Purification Fountain Musashi Mitake Jinja

and a torii marking the formal entry to the sacred space:

Mitake Jinja Entrance

Carved stone lanterns (toro) and ceremonial stones flank the flight of steep stone stairs leading up to the shrine’s main gate.

Main Gate Musashi-Mitake Jinja

On the day I visited, cool breezes fluttered the flags beside the stairs. Although the clouds obscured my view of the other sacred mountains in the area, overcast days mean cooler temperatures for hiking, so I wasn’t disappointed.

I climbed the stairs, eagerly anticipating the sight of the guardian statues watching over the worship hall and sub-shrines built around the mountain’s peak. Most Shintō shrines (and many Buddhist temples) have guardian statues, but the ones on Mount Mitake are unique–and I couldn’t wait to see them.

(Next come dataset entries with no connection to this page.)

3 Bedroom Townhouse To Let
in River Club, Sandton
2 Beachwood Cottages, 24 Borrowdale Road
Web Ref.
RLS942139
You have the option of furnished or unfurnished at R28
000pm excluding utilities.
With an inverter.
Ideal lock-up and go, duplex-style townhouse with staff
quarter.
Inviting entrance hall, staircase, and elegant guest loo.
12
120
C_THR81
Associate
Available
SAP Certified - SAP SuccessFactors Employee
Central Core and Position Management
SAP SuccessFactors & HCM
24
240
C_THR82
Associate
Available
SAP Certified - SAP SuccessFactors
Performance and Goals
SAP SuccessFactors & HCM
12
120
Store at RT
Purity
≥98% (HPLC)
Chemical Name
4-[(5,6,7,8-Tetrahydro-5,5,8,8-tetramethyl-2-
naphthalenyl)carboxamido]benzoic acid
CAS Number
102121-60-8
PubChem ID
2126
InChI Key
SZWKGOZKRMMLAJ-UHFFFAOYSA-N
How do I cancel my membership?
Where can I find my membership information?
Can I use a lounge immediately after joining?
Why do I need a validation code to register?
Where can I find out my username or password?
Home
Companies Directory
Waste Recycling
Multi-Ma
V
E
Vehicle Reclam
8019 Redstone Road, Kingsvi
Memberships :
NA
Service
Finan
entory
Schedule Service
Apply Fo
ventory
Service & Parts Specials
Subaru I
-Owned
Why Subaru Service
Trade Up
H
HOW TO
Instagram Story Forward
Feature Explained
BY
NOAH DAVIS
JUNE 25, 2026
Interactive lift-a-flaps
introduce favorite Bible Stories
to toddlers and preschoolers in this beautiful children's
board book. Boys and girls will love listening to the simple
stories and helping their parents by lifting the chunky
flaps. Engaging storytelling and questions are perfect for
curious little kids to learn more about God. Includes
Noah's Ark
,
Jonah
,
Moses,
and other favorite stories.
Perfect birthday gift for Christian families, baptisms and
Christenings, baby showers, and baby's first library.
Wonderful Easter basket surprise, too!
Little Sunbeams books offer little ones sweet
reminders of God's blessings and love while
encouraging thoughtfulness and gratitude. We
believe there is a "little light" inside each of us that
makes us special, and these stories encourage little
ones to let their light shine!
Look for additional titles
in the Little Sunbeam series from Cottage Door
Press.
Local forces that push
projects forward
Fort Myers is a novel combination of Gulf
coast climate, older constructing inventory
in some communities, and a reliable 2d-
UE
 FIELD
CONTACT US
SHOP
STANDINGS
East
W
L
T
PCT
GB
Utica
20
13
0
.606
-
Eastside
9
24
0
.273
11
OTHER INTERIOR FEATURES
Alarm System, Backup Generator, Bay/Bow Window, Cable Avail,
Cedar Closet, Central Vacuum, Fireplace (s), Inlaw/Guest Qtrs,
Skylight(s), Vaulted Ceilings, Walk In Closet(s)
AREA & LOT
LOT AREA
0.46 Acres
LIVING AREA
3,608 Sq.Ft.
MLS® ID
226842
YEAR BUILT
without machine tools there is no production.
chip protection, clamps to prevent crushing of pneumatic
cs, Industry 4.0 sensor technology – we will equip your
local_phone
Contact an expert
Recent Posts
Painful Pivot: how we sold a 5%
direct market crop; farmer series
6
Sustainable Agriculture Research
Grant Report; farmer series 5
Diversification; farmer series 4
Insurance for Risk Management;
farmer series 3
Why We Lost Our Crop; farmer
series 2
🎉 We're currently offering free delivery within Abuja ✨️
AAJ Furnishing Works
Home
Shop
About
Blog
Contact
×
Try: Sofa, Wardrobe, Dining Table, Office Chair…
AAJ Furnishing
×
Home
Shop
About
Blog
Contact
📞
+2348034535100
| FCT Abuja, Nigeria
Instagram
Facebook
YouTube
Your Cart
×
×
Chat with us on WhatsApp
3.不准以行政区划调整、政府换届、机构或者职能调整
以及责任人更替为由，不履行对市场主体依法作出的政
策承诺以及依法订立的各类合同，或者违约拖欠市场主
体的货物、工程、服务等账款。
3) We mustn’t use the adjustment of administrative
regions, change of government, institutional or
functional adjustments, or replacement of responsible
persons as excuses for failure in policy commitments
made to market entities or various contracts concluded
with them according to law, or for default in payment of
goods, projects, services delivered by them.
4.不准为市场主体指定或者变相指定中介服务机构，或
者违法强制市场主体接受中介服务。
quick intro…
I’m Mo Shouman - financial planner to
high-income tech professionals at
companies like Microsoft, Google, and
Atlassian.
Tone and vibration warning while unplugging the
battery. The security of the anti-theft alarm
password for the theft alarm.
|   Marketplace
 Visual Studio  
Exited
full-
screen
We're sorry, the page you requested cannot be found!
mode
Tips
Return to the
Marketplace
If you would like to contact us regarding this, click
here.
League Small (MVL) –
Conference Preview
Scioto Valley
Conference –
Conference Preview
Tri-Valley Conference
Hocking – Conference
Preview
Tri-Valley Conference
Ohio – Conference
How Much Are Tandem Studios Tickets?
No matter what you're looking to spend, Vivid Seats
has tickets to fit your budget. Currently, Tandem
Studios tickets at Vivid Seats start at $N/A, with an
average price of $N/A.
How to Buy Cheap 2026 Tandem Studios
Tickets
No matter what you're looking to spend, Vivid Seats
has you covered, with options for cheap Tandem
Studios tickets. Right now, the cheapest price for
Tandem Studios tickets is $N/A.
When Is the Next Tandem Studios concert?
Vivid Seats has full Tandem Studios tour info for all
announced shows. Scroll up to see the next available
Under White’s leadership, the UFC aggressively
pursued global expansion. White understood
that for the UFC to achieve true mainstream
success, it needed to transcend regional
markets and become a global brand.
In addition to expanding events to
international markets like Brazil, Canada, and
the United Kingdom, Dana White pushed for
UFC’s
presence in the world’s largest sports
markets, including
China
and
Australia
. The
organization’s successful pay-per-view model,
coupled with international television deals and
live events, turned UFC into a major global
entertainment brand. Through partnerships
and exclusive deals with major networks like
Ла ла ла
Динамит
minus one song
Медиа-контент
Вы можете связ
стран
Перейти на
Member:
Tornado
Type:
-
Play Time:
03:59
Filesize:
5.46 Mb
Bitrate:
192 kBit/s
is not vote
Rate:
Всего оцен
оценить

I reached the top of the stairs, turned left . . . and discovered I hadn’t reached the top at all.

Musashi-Mitake Stairs

Yet another flight of stairs curled away up the mountain, this one even longer, higher, and steeper than the first. However, I noticed another torii ahead, half-hidden in the trees (you can see it in the photo above), and suspected the worship hall lay just beyond it.

Bypassing a stone bench with finials in the shape of owls, I kept on climbing.

Torii and Stairs

Unfortunately, when I reached the second torii, I realized my climb was just beginning.

At least ten more flights of stairs wound upward through the trees, past decorative benches, carved memorial stones and many, many red and blue flags.

Mitake Jinja Stairs

The breadth of the walkways suggest that thousands of visitors climb these stairs on festival days, though on the day I visited I saw only about a dozen others there. I’m not sure whether the stairs or the morning rain had scared them off (most likely the latter) but the mountain, and the temple, were silent enough for me to appreciate the singing of birds overhead and the gentle rustling of wind through the trees that lined the mountain’s upper slopes.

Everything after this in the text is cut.